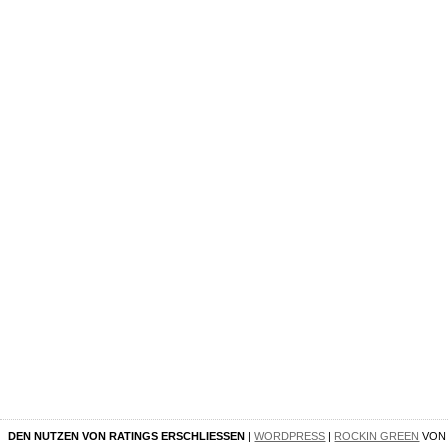
DEN NUTZEN VON RATINGS ERSCHLIESSEN
|
WORDPRESS
|
ROCKIN GREEN
VO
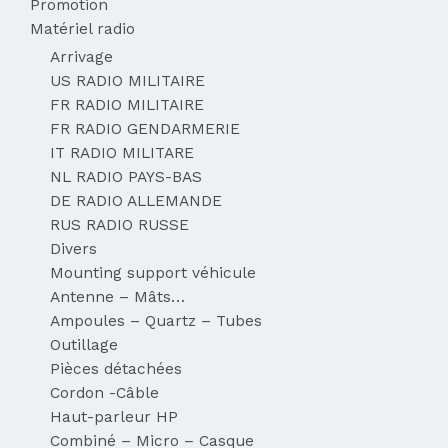
Promotion
Matériel radio
Arrivage
US RADIO MILITAIRE
FR RADIO MILITAIRE
FR RADIO GENDARMERIE
IT RADIO MILITARE
NL RADIO PAYS-BAS
DE RADIO ALLEMANDE
RUS RADIO RUSSE
Divers
Mounting support véhicule
Antenne – Mâts…
Ampoules – Quartz – Tubes
Outillage
Pièces détachées
Cordon -Câble
Haut-parleur HP
Combiné – Micro – Casque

========

▶ Exercise
Write out the lines above from the one containing "FR RADIO GENDARMERIE" through the last, exactly as they are.

▶ Finished task
FR RADIO GENDARMERIE
IT RADIO MILITARE
NL RADIO PAYS-BAS
DE RADIO ALLEMANDE
RUS RADIO RUSSE
Divers
Mounting support véhicule
Antenne – Mâts…
Ampoules – Quartz – Tubes
Outillage
Pièces détachées
Cordon -Câble
Haut-parleur HP
Combiné – Micro – Casque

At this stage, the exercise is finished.